▶ Collected data
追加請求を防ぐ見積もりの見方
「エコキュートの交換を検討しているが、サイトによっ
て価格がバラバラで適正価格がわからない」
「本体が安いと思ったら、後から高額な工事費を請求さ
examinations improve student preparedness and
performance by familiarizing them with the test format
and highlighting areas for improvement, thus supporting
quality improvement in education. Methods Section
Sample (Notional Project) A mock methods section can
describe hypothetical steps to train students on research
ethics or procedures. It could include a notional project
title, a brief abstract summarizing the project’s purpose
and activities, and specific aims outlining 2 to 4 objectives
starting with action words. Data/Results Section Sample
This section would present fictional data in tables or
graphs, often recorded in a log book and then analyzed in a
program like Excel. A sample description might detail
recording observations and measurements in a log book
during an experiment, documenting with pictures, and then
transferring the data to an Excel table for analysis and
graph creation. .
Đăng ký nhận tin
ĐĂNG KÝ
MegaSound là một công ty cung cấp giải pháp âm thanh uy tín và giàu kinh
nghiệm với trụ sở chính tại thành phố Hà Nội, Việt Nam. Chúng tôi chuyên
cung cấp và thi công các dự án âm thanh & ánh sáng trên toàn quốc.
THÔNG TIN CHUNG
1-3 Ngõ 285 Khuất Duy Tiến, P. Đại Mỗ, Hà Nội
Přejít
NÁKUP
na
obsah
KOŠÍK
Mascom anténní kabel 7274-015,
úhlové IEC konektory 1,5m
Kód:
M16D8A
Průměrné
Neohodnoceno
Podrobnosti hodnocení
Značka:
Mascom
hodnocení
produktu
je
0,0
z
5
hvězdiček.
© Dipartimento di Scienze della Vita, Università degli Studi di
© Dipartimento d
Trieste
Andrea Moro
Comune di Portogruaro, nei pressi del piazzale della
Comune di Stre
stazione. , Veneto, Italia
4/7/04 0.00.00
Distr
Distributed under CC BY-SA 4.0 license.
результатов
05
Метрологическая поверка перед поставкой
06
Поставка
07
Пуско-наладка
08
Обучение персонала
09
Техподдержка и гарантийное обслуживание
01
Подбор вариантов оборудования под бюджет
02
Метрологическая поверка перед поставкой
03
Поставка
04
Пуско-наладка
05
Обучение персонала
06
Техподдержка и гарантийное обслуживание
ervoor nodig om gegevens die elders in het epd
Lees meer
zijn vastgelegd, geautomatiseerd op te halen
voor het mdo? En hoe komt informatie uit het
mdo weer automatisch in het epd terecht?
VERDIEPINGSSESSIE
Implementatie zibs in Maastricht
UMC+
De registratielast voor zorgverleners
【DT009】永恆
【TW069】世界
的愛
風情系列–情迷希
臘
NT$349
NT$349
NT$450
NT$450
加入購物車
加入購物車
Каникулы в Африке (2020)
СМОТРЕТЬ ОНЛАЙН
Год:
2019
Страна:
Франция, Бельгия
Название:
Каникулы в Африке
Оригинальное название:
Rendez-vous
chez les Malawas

▶ WORK TASK
Word for word, write out all the lines shown above.

▶ TASK ANSWER
追加請求を防ぐ見積もりの見方
「エコキュートの交換を検討しているが、サイトによっ
て価格がバラバラで適正価格がわからない」
「本体が安いと思ったら、後から高額な工事費を請求さ
examinations improve student preparedness and
performance by familiarizing them with the test format
and highlighting areas for improvement, thus supporting
quality improvement in education. Methods Section
Sample (Notional Project) A mock methods section can
describe hypothetical steps to train students on research
ethics or procedures. It could include a notional project
title, a brief abstract summarizing the project’s purpose
and activities, and specific aims outlining 2 to 4 objectives
starting with action words. Data/Results Section Sample
This section would present fictional data in tables or
graphs, often recorded in a log book and then analyzed in a
program like Excel. A sample description might detail
recording observations and measurements in a log book
during an experiment, documenting with pictures, and then
transferring the data to an Excel table for analysis and
graph creation. .
Đăng ký nhận tin
ĐĂNG KÝ
MegaSound là một công ty cung cấp giải pháp âm thanh uy tín và giàu kinh
nghiệm với trụ sở chính tại thành phố Hà Nội, Việt Nam. Chúng tôi chuyên
cung cấp và thi công các dự án âm thanh & ánh sáng trên toàn quốc.
THÔNG TIN CHUNG
1-3 Ngõ 285 Khuất Duy Tiến, P. Đại Mỗ, Hà Nội
Přejít
NÁKUP
na
obsah
KOŠÍK
Mascom anténní kabel 7274-015,
úhlové IEC konektory 1,5m
Kód:
M16D8A
Průměrné
Neohodnoceno
Podrobnosti hodnocení
Značka:
Mascom
hodnocení
produktu
je
0,0
z
5
hvězdiček.
© Dipartimento di Scienze della Vita, Università degli Studi di
© Dipartimento d
Trieste
Andrea Moro
Comune di Portogruaro, nei pressi del piazzale della
Comune di Stre
stazione. , Veneto, Italia
4/7/04 0.00.00
Distr
Distributed under CC BY-SA 4.0 license.
результатов
05
Метрологическая поверка перед поставкой
06
Поставка
07
Пуско-наладка
08
Обучение персонала
09
Техподдержка и гарантийное обслуживание
01
Подбор вариантов оборудования под бюджет
02
Метрологическая поверка перед поставкой
03
Поставка
04
Пуско-наладка
05
Обучение персонала
06
Техподдержка и гарантийное обслуживание
ervoor nodig om gegevens die elders in het epd
Lees meer
zijn vastgelegd, geautomatiseerd op te halen
voor het mdo? En hoe komt informatie uit het
mdo weer automatisch in het epd terecht?
VERDIEPINGSSESSIE
Implementatie zibs in Maastricht
UMC+
De registratielast voor zorgverleners
【DT009】永恆
【TW069】世界
的愛
風情系列–情迷希
臘
NT$349
NT$349
NT$450
NT$450
加入購物車
加入購物車
Каникулы в Африке (2020)
СМОТРЕТЬ ОНЛАЙН
Год:
2019
Страна:
Франция, Бельгия
Название:
Каникулы в Африке
Оригинальное название:
Rendez-vous
chez les Malawas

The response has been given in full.